From the line containing "EEN ECHTE FAN IS LID!" to the last line of the records below, repeat every line exactly and add nothing else.

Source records
[Start of Attachment]

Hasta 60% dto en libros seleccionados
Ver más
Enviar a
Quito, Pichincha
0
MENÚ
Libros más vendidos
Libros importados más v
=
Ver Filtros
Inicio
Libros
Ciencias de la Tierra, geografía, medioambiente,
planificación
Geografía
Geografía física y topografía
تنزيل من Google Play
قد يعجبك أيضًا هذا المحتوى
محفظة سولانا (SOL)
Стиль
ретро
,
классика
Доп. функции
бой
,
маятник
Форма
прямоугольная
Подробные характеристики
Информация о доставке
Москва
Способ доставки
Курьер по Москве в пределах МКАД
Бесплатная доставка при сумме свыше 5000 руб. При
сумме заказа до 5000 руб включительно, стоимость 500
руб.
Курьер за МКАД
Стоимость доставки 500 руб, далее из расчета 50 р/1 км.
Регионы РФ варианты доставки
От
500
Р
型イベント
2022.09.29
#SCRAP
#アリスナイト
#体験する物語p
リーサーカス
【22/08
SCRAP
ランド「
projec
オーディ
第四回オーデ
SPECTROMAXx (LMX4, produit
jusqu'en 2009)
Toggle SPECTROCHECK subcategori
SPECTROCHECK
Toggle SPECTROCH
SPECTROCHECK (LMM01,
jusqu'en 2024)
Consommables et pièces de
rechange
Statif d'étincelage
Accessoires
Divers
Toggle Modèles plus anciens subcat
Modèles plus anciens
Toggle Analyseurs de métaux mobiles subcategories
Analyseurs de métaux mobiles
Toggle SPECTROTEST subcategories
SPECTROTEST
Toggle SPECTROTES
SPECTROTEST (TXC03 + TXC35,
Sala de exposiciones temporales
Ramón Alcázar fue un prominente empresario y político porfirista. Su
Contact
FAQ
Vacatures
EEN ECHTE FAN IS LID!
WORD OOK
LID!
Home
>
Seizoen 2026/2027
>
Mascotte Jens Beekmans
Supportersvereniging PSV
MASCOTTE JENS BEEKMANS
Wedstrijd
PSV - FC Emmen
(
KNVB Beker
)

[End of Attachment]

■ Solved exercise:
EEN ECHTE FAN IS LID!
WORD OOK
LID!
Home
>
Seizoen 2026/2027
>
Mascotte Jens Beekmans
Supportersvereniging PSV
MASCOTTE JENS BEEKMANS
Wedstrijd
PSV - FC Emmen
(
KNVB Beker
)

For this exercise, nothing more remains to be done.